Duterte, 75 ans, n’a droit qu’à un seul mandat présidentiel, mais les chances que ses alliés lui succèdent seront considérablement renforcées si sa popularité reste intacte à l’approche de l’élection présidentielle de 2022. Alors que ses adversaires le réprimandent pour son style autoritaire et sa faible tolérance à l’égard de la dissidence, Duterte reste extrêmement populaire en raison de son style d’homme du peuple et de la perception d’un leadership fort et d’une lutte efficace contre la criminalité et la corruption.

Duterte ne se contente pas de menacer de morts les criminels et les corrompus, il les fait effectivement buter par la police.

Son track record parle pour lui :

Un leadership efficace consiste à faire assassiner les trafiquants de drogue, les communistes, les islamistes et les démocrates. En quelques mois, un homme politique qui fait régner la justice par la terreur en abattant les ennemis du peuple devient le héros des masses populaires.

Les gens se foutent totalement des élections ou des « droits de l’homme ». Ils veulent un homme d’action qui mette de l’ordre en écrasant les pourris et les traîtres.

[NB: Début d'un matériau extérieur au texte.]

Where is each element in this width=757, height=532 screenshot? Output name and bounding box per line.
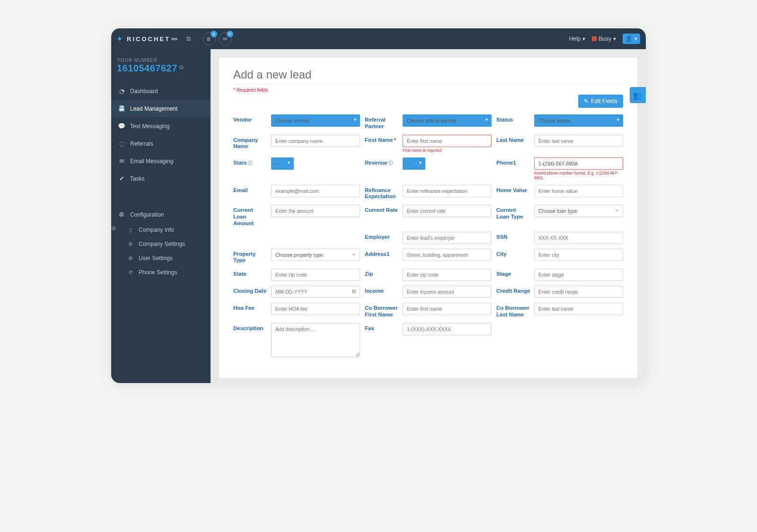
loan-amount-input[interactable] bbox=[271, 205, 360, 217]
first-name-error: First name is required bbox=[403, 148, 492, 153]
doc-notifications-button[interactable]: 🗎 0 bbox=[202, 32, 216, 45]
nav-referrals[interactable]: ◌Referrals bbox=[111, 135, 211, 152]
people-icon: 👥 bbox=[633, 91, 643, 100]
revenue-select[interactable]: -- bbox=[403, 157, 425, 170]
speech-bubble-icon: 💬 bbox=[118, 122, 125, 130]
mail-notifications-button[interactable]: ✉ 0 bbox=[219, 32, 232, 45]
city-input[interactable] bbox=[534, 249, 623, 261]
config-company-settings[interactable]: ⚙Company Settings bbox=[111, 237, 211, 251]
income-input[interactable] bbox=[403, 286, 492, 298]
rate-input[interactable] bbox=[403, 205, 492, 217]
nav-dashboard[interactable]: ◔Dashboard bbox=[111, 82, 211, 100]
company-input[interactable] bbox=[271, 135, 360, 147]
refi-input[interactable] bbox=[403, 185, 492, 197]
ssn-input[interactable] bbox=[534, 232, 623, 244]
edit-icon: ✎ bbox=[584, 98, 589, 105]
add-lead-card: Add a new lead * Required fields ✎Edit F… bbox=[219, 58, 637, 378]
income-label: Income bbox=[365, 286, 399, 298]
building-icon: ▯ bbox=[127, 227, 134, 233]
sidebar: YOUR NUMBER 16105467627 ⧉ ◔Dashboard 📇Le… bbox=[111, 49, 211, 383]
stars-select[interactable]: -- bbox=[271, 157, 294, 170]
your-number-value: 16105467627 bbox=[117, 63, 177, 74]
home-value-label: Home Value bbox=[496, 185, 530, 201]
address1-label: Address1 bbox=[365, 249, 399, 264]
brand-logo: ✦ RICOCHET360 bbox=[117, 35, 177, 43]
address1-input[interactable] bbox=[403, 249, 492, 261]
stage-input[interactable] bbox=[534, 269, 623, 281]
loan-amount-label: Current Loan Amount bbox=[233, 205, 267, 227]
first-name-label: First Name* bbox=[365, 135, 399, 153]
info-icon: ⓘ bbox=[388, 160, 393, 166]
config-company-info[interactable]: ▯Company Info bbox=[111, 223, 211, 237]
status-indicator-icon bbox=[592, 36, 597, 41]
co-ln-label: Co Borrower Last Name bbox=[496, 303, 530, 318]
edit-fields-button[interactable]: ✎Edit Fields bbox=[578, 95, 623, 108]
envelope-icon: ✉ bbox=[118, 157, 125, 165]
gear-icon: ⚙ bbox=[127, 241, 134, 247]
app-window: ⚙ ✦ RICOCHET360 ≡ 🗎 0 ✉ 0 Help▾ Busy▾ 👤▾ bbox=[111, 28, 646, 383]
credit-label: Credit Range bbox=[496, 286, 530, 298]
chevron-down-icon: ▾ bbox=[613, 35, 616, 42]
status-menu[interactable]: Busy▾ bbox=[592, 35, 616, 42]
config-header[interactable]: ⚙Configuration bbox=[111, 206, 211, 223]
first-name-input[interactable] bbox=[403, 135, 492, 147]
vendor-label: Vendor bbox=[233, 114, 267, 130]
chevron-down-icon: ▾ bbox=[634, 35, 637, 42]
nav-email-messaging[interactable]: ✉Email Messaging bbox=[111, 152, 211, 170]
page-title: Add a new lead bbox=[233, 68, 623, 81]
required-note: * Required fields bbox=[233, 87, 623, 93]
fax-input[interactable] bbox=[403, 323, 492, 335]
last-name-label: Last Name bbox=[496, 135, 530, 153]
nav-tasks[interactable]: ✔Tasks bbox=[111, 170, 211, 187]
property-type-label: Property Type bbox=[233, 249, 267, 264]
folder-user-icon: 📇 bbox=[118, 105, 125, 112]
credit-input[interactable] bbox=[534, 286, 623, 298]
refi-label: Refinance Expectation bbox=[365, 185, 399, 201]
people-float-button[interactable]: 👥 bbox=[630, 87, 646, 103]
loan-type-select[interactable]: Choose loan type bbox=[534, 205, 623, 217]
closing-date-input[interactable] bbox=[271, 286, 360, 298]
employer-label: Employer bbox=[365, 232, 399, 244]
desc-textarea[interactable] bbox=[271, 323, 360, 357]
referral-label: Referral Partner bbox=[365, 114, 399, 130]
company-label: Company Name bbox=[233, 135, 267, 153]
referral-select[interactable]: Choose referal partner bbox=[403, 114, 492, 127]
gear-icon: ⚙ bbox=[118, 211, 125, 218]
user-menu[interactable]: 👤▾ bbox=[623, 34, 640, 44]
email-input[interactable] bbox=[271, 185, 360, 197]
mail-icon: ✉ bbox=[223, 36, 227, 42]
nav-text-messaging[interactable]: 💬Text Messaging bbox=[111, 117, 211, 135]
nav-lead-management[interactable]: 📇Lead Management bbox=[111, 100, 211, 117]
hoa-input[interactable] bbox=[271, 303, 360, 315]
config-phone-settings[interactable]: ✆Phone Settings bbox=[111, 265, 211, 279]
menu-toggle-icon[interactable]: ≡ bbox=[186, 34, 191, 44]
zip-label: Zip bbox=[365, 269, 399, 281]
co-fn-input[interactable] bbox=[403, 303, 492, 315]
status-label: Status bbox=[496, 114, 530, 130]
vendor-select[interactable]: Choose vendor bbox=[271, 114, 360, 127]
phone1-error: Invalid phone number format. E.g. 1-(234… bbox=[534, 171, 623, 180]
closing-date-label: Closing Date bbox=[233, 286, 267, 298]
zip-input[interactable] bbox=[403, 269, 492, 281]
stars-label: Starsⓘ bbox=[233, 157, 267, 180]
status-select[interactable]: Choose status bbox=[534, 114, 623, 127]
copy-icon[interactable]: ⧉ bbox=[179, 64, 184, 70]
state-input[interactable] bbox=[271, 269, 360, 281]
employer-input[interactable] bbox=[403, 232, 492, 244]
config-user-settings[interactable]: ⚙User Settings bbox=[111, 251, 211, 265]
document-icon: 🗎 bbox=[206, 36, 211, 42]
doc-badge: 0 bbox=[211, 31, 217, 37]
circle-dots-icon: ◌ bbox=[118, 140, 125, 147]
info-icon: ⓘ bbox=[248, 160, 253, 166]
last-name-input[interactable] bbox=[534, 135, 623, 147]
property-type-select[interactable]: Choose property type bbox=[271, 249, 360, 261]
co-ln-input[interactable] bbox=[534, 303, 623, 315]
rate-label: Current Rate bbox=[365, 205, 399, 227]
gears-icon: ⚙ bbox=[127, 255, 134, 262]
revenue-label: Revenueⓘ bbox=[365, 157, 399, 180]
home-value-input[interactable] bbox=[534, 185, 623, 197]
hoa-label: Hoa Fee bbox=[233, 303, 267, 318]
help-menu[interactable]: Help▾ bbox=[569, 35, 586, 42]
phone-icon: ✆ bbox=[127, 270, 134, 276]
phone1-input[interactable] bbox=[534, 157, 623, 170]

Macron serait à 90% d’opinions favorables dans les sondages s’il donnait simplement l’ordre aux flics de tirer à vue sur les dealers noirs ou arabes de banlieue et s’il faisait dynamiter des mosquées radicales devant les caméras. Si après le meurtre de cette gamine Victorine, près de Lyon, Macron avait déclaré devant les caméras, « je vais retrouver les ordures qui ont fait ça et les buter », sa popularité aurait gagné entre 30 et 40% en 48 heures. Au moindre mot de protestation de la part de magistrats, il n’aurait eu qu’à débarquer avec des centaines de flics encagoulés dans un tribunal pour menacer devant les caméras les juges qui oseraient défier le peuple. En moins d’une semaine, la magistrature serait brisée.

Mais Macron ne veut pas donner au peuple ce qu’il veut parce qu’il doit donner aux juifs ce qu’ils veulent. C’est-à-dire des sermons sur la démocratie, la laïcité et l’état de droit tout en s’enlisant dans l’immobilisme légal. Bref, se soumettre à la démocratie internationale, c’est-à-dire la finance juive et la pègre.